Segment Start: MATERIAL PROVIDED
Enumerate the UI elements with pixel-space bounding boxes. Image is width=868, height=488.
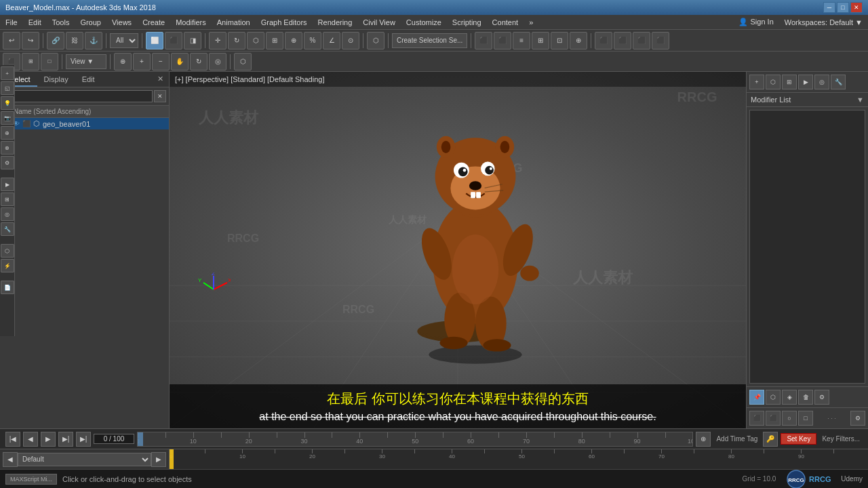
menu-edit[interactable]: Edit <box>23 17 47 28</box>
create-panel-btn[interactable]: + <box>749 75 764 89</box>
view-dropdown[interactable]: View ▼ <box>66 54 106 69</box>
vp-zoom2-button[interactable]: − <box>152 53 170 70</box>
frame-marker[interactable] <box>170 449 174 469</box>
bind-button[interactable]: ⚓ <box>85 32 102 49</box>
menu-rendering[interactable]: Rendering <box>313 17 358 28</box>
vp-zoom-button[interactable]: + <box>133 53 151 70</box>
tab-edit[interactable]: Edit <box>75 73 102 87</box>
pin-stack-btn[interactable]: 📌 <box>749 390 764 405</box>
menu-customize[interactable]: Customize <box>401 17 447 28</box>
layer-button[interactable]: ⊕ <box>570 32 587 49</box>
named-select-button[interactable]: ⬛ <box>475 32 492 49</box>
scene-search-input[interactable] <box>3 90 153 102</box>
workspace-dropdown[interactable]: Workspaces: Default ▼ <box>779 17 868 28</box>
cursor-button[interactable]: ⬡ <box>367 32 384 49</box>
spacewarp-icon-btn[interactable]: ⊗ <box>1 141 14 155</box>
window-crossing-button[interactable]: ◨ <box>184 32 201 49</box>
minimize-button[interactable]: ─ <box>823 2 835 13</box>
vp-pan-button[interactable]: ✋ <box>171 53 189 70</box>
menu-scripting[interactable]: Scripting <box>447 17 487 28</box>
layer-dropdown[interactable]: Default <box>18 453 151 466</box>
menu-modifiers[interactable]: Modifiers <box>170 17 212 28</box>
show-end-result-btn[interactable]: ⬡ <box>766 390 781 405</box>
current-frame-marker[interactable] <box>138 432 143 446</box>
frame-counter[interactable]: 0 / 100 <box>94 434 134 444</box>
key-mode-btn[interactable]: 🔑 <box>763 432 778 447</box>
create-selection-button[interactable]: Create Selection Se... <box>392 33 467 48</box>
select-region-button[interactable]: ⬛ <box>165 32 182 49</box>
filter-dropdown[interactable]: All <box>110 33 138 48</box>
render-frame-button[interactable]: ⬛ <box>633 32 650 49</box>
mod-extra-1[interactable]: ⬛ <box>749 411 764 426</box>
create-icon-btn[interactable]: + <box>1 66 14 80</box>
file-icon-btn[interactable]: 📄 <box>1 281 14 294</box>
redo-button[interactable]: ↪ <box>22 32 39 49</box>
go-end-btn[interactable]: ▶| <box>76 432 91 447</box>
motion-icon-btn[interactable]: ▶ <box>1 178 14 191</box>
vp-fov-button[interactable]: ◎ <box>209 53 226 70</box>
display2-icon-btn[interactable]: ◎ <box>1 207 14 221</box>
menu-tools[interactable]: Tools <box>47 17 75 28</box>
mod-extra-5[interactable]: ⚙ <box>850 411 865 426</box>
set-key-btn[interactable]: Set Key <box>781 433 816 445</box>
go-start-btn[interactable]: |◀ <box>5 432 20 447</box>
search-close-button[interactable]: ✕ <box>154 90 166 102</box>
align-button[interactable]: ≡ <box>513 32 530 49</box>
helpers-icon-btn[interactable]: ⊕ <box>1 126 14 140</box>
menu-views[interactable]: Views <box>106 17 137 28</box>
viewport-3d[interactable]: [+] [Perspective] [Standard] [Default Sh… <box>170 72 746 428</box>
material-editor-button[interactable]: ⬛ <box>652 32 669 49</box>
modify-panel-btn[interactable]: ⬡ <box>766 75 781 89</box>
close-button[interactable]: ✕ <box>850 2 863 13</box>
mirror-button[interactable]: ⬛ <box>494 32 511 49</box>
scene-item-beaver[interactable]: ▶ 👁 ⬛ ⬡ geo_beaver01 <box>0 118 169 129</box>
menu-civil-view[interactable]: Civil View <box>357 17 400 28</box>
menu-more[interactable]: » <box>524 17 538 28</box>
prev-frame-btn[interactable]: ◀ <box>23 432 38 447</box>
menu-animation[interactable]: Animation <box>212 17 256 28</box>
menu-file[interactable]: File <box>0 17 23 28</box>
menu-content[interactable]: Content <box>487 17 524 28</box>
shapes-icon-btn[interactable]: ◱ <box>1 81 14 95</box>
utilities-icon-btn[interactable]: 🔧 <box>1 222 14 236</box>
layer-next-btn[interactable]: ▶ <box>151 452 166 467</box>
select-move-button[interactable]: ✛ <box>209 32 226 49</box>
next-frame-btn[interactable]: ▶| <box>58 432 73 447</box>
render-button[interactable]: ⬛ <box>614 32 631 49</box>
mod-extra-4[interactable]: □ <box>798 411 813 426</box>
unlink-button[interactable]: ⛓ <box>66 32 83 49</box>
mod-extra-2[interactable]: ⬛ <box>766 411 781 426</box>
sign-in-button[interactable]: 👤 Sign In <box>733 16 778 28</box>
anim-icon-btn[interactable]: ⚡ <box>1 259 14 272</box>
layer-prev-btn[interactable]: ◀ <box>3 452 18 467</box>
time-ruler[interactable]: 0102030405060708090100 <box>137 432 693 447</box>
vp-orbit-button[interactable]: ↻ <box>190 53 208 70</box>
render-setup-button[interactable]: ⬛ <box>595 32 612 49</box>
spinner-button[interactable]: ⊙ <box>342 32 359 49</box>
tab-display[interactable]: Display <box>37 73 75 87</box>
hierarchy-panel-btn[interactable]: ⊞ <box>782 75 797 89</box>
pivot-button[interactable]: ⊕ <box>285 32 302 49</box>
scale-button[interactable]: ⬡ <box>247 32 264 49</box>
camera-icon-btn[interactable]: 📷 <box>1 111 14 125</box>
key-filters-btn[interactable]: Key Filters... <box>819 435 863 443</box>
vp-minmax-button[interactable]: ⬡ <box>234 53 252 70</box>
menu-group[interactable]: Group <box>75 17 106 28</box>
add-time-tag-btn[interactable]: ⊕ <box>696 432 711 447</box>
maximize-button[interactable]: □ <box>837 2 849 13</box>
remove-modifier-btn[interactable]: 🗑 <box>798 390 813 405</box>
link-button[interactable]: 🔗 <box>47 32 64 49</box>
timeline-area[interactable]: 0102030405060708090100 <box>170 449 868 469</box>
systems-icon-btn[interactable]: ⚙ <box>1 156 14 169</box>
mod-extra-3[interactable]: ○ <box>782 411 797 426</box>
select-button[interactable]: ⬜ <box>146 32 163 49</box>
display-panel-btn[interactable]: ◎ <box>814 75 829 89</box>
maxscript-mini-btn[interactable]: MAXScript Mi... <box>5 474 57 485</box>
play-btn[interactable]: ▶ <box>41 432 56 447</box>
hierarchy-icon-btn[interactable]: ⊞ <box>1 192 14 206</box>
angle-snap-button[interactable]: ∠ <box>323 32 340 49</box>
viewport-shading-button[interactable]: ⊞ <box>22 53 39 70</box>
ref-coord-button[interactable]: ⊞ <box>266 32 283 49</box>
vp-home-button[interactable]: ⊕ <box>114 53 132 70</box>
snap-button[interactable]: % <box>304 32 321 49</box>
Segment End: MATERIAL PROVIDED
TASK DESCRIPTION
What lines in the listing above contain the word "Default"? Show each one.

YOUR SOLUTION
workspace-dropdown[interactable]: Workspaces: Default ▼ <box>779 17 868 28</box>
layer-dropdown[interactable]: Default <box>18 453 151 466</box>
viewport-3d[interactable]: [+] [Perspective] [Standard] [Default Sh… <box>170 72 746 428</box>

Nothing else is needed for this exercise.